The Bare Minimum Guide to Local SEO for a Small Business


The thing you learn about owning a small business is that there is always something else you should be doing. It might be focusing on business development tasks, writing an employee handbook, or updating your year-to-date revenue actuals to forecast. But, there is always something that stays on the to-do list month after month and never really gets checked.

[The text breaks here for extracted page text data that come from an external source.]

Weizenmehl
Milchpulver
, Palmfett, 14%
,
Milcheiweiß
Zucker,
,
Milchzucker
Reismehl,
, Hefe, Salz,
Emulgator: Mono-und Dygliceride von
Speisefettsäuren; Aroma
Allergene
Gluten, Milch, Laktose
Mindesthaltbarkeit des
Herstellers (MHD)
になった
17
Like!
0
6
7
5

For many local professional services businesses, that something is local Search Engine Optimization. I totally get it. Unfortunately, SEO isn’t something you can do once and move on; it is an ongoing process. Plus, it can be technical. It can be overwhelming. It isn’t particularly fun. And you have to keep at it for a while before you see any results. It is the best-case scenario in scary productivity discouraging tasks. But, there are few marketing tactics that have the potential upside of local SEO for a small business. Plus, if your competitors aren’t actively working on local SEO, you can own the field. This is truly an area where you don’t have to run faster than the bear; you need to run faster than your friend running from the bear.

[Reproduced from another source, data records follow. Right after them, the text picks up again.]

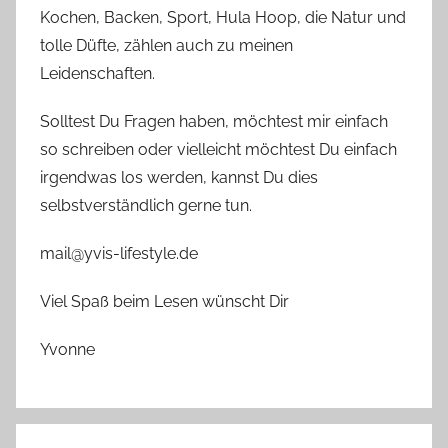
Kochen, Backen, Sport, Hula Hoop, die Natur und
tolle Düfte, zählen auch zu meinen
Leidenschaften.
Solltest Du Fragen haben, möchtest mir einfach
so schreiben oder vielleicht möchtest Du einfach
irgendwas los werden, kannst Du dies
selbstverständlich gerne tun.
mail@yvis-lifestyle.de
Viel Spaß beim Lesen wünscht Dir
Yvonne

Okay, so what are some tactics that your local professional services marketing agency should definitely move onto your to-do list (that aren’t too cumbersome and time-consuming)?


1. Google My Business


If Google is the be-all and end-all of SEO, then Google My Business (GMB) is the be-all and end-all of local SEO. If you aren’t familiar with GMB, the listing shows up on the Google search results page on the right column when you search for a business name. The work you do on GMB also helps determine if you’re displayed in the “3-Pack,” the top three local results that show up when a potential client searches on a more general term like “Bethesda Web Design Firm.” (Sigh. Yep, we aren’t quite there yet, but we’re working on it!)


2. Online Reviews


Whenever you have a client tell you how satisfied they are with your service, your next sentence should be: “Can I get you to share that with the world?” For most companies, there are different options on where to ask people to rank you. Whether on Google, an industry-specific database, or LinkedIn, reviews help with reputation and SEO ranking.


3. Location and Contact Information


If you have a physical location or locations, you definitely want to make sure you have a page that prominently displays your address(es) and other relevant information, like your phone number. Make sure that the page is easily accessible when people visit your website.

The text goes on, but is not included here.